- [Dataset records]
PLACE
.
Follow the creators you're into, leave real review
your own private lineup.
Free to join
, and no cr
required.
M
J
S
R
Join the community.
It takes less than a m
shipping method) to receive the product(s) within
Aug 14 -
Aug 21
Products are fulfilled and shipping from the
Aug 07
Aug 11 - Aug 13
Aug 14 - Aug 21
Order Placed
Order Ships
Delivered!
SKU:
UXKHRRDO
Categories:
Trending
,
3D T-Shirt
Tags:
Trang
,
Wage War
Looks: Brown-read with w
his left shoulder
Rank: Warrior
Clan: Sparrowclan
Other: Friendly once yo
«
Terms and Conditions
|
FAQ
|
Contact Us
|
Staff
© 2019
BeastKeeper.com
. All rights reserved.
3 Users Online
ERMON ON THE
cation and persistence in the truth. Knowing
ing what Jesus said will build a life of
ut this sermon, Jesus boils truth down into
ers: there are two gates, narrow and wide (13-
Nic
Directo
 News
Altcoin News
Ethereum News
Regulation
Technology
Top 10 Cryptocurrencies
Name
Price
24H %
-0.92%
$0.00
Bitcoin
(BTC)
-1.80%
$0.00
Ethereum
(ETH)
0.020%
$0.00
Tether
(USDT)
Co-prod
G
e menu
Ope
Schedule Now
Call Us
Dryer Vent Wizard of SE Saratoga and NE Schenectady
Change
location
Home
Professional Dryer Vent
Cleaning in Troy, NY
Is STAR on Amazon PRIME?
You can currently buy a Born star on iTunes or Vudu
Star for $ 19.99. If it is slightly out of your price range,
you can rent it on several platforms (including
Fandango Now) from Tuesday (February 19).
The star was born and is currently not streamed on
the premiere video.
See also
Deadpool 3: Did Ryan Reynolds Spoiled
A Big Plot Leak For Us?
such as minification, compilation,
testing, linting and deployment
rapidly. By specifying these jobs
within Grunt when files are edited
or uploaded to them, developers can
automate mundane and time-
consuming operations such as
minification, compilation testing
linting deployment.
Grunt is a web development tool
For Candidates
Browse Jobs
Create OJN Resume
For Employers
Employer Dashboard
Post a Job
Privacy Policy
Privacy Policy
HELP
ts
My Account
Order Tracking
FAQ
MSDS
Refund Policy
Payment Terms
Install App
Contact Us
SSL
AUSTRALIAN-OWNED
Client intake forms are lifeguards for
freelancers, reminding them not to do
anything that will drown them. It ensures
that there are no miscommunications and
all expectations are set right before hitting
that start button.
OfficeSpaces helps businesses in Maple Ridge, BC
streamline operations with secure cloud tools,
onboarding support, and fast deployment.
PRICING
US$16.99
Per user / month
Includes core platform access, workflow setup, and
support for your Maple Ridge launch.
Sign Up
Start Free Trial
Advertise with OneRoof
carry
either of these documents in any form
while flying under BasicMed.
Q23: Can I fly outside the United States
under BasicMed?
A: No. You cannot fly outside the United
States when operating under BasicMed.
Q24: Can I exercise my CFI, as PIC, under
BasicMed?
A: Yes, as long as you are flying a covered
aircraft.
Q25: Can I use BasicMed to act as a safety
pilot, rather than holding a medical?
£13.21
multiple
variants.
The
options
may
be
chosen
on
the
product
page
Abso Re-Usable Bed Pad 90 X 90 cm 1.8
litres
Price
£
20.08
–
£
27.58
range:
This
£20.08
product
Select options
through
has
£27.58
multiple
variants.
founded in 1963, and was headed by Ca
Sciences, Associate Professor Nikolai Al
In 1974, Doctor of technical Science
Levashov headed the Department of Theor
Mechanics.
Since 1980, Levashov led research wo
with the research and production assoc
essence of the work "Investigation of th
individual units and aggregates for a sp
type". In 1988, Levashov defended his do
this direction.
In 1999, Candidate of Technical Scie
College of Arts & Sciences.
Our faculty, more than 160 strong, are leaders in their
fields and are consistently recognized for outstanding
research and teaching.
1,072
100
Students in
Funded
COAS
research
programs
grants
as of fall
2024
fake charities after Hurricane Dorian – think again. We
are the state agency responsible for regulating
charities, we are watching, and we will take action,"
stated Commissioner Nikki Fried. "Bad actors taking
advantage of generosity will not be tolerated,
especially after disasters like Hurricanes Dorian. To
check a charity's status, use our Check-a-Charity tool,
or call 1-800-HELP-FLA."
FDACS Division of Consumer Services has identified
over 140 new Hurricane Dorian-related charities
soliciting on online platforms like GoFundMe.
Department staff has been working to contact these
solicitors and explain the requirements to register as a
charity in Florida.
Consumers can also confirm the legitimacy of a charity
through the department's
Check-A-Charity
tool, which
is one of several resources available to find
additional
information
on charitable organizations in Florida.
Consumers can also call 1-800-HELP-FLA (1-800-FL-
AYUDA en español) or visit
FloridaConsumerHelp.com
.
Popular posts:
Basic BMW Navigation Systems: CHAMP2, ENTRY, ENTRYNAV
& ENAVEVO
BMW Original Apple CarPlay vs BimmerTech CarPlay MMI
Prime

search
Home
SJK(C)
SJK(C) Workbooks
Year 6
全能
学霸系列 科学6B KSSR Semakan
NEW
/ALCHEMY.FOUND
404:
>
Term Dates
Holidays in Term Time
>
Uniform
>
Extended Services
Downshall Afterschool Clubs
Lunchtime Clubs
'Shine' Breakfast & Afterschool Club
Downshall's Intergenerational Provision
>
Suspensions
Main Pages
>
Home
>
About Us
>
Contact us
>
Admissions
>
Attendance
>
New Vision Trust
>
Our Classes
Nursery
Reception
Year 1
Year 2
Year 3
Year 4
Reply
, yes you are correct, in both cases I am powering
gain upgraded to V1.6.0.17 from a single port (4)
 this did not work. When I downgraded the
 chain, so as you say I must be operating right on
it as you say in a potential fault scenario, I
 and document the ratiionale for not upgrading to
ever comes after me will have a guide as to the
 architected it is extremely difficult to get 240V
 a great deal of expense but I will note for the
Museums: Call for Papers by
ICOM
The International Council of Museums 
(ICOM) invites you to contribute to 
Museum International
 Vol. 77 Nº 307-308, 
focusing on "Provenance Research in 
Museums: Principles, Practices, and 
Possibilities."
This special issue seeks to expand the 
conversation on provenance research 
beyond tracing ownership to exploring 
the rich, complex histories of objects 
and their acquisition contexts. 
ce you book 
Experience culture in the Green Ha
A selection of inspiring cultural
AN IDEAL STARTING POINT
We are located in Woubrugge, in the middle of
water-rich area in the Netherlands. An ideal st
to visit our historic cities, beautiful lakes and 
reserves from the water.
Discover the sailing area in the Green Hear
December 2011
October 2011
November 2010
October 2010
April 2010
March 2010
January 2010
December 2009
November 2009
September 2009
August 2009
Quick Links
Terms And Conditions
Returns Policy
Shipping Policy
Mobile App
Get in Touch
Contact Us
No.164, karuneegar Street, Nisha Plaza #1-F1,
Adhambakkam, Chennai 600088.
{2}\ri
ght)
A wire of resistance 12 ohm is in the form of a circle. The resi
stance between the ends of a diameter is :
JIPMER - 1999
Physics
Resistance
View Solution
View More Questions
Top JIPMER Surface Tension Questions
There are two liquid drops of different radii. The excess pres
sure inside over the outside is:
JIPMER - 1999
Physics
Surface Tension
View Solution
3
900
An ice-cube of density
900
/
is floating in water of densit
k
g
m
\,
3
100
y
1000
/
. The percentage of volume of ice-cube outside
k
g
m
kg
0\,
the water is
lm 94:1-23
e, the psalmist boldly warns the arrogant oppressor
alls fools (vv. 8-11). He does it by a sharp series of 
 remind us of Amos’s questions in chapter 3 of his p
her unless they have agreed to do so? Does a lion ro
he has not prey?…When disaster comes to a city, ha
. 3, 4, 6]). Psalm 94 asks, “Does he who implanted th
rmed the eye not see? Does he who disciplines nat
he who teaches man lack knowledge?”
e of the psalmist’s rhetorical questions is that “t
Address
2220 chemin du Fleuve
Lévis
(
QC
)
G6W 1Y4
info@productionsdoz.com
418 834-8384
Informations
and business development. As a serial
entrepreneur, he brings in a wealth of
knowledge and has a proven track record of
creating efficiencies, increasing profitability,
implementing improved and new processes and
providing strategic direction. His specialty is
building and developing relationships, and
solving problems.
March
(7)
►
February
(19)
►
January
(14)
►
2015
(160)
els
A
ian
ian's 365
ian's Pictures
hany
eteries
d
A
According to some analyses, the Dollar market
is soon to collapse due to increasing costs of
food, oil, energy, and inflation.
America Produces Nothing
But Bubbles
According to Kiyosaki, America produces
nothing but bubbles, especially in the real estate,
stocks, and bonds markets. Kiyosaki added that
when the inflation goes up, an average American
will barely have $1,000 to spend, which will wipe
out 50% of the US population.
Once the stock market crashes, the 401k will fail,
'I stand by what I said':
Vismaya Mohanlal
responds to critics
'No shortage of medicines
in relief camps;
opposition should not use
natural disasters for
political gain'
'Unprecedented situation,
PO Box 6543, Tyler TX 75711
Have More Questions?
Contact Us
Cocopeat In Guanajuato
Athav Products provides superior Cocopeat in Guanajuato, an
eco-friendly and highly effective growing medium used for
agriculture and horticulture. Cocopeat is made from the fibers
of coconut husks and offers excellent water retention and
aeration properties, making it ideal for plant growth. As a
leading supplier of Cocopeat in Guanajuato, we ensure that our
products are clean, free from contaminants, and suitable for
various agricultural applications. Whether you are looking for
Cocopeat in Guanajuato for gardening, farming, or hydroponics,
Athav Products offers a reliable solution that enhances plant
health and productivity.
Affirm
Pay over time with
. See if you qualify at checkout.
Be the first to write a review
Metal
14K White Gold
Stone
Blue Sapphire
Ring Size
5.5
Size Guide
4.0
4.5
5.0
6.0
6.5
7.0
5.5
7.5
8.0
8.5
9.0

- [Exercise brief] Write the number of lines in the listing above that contain the word "disasters". No other text should appear.

- [Task solution] 2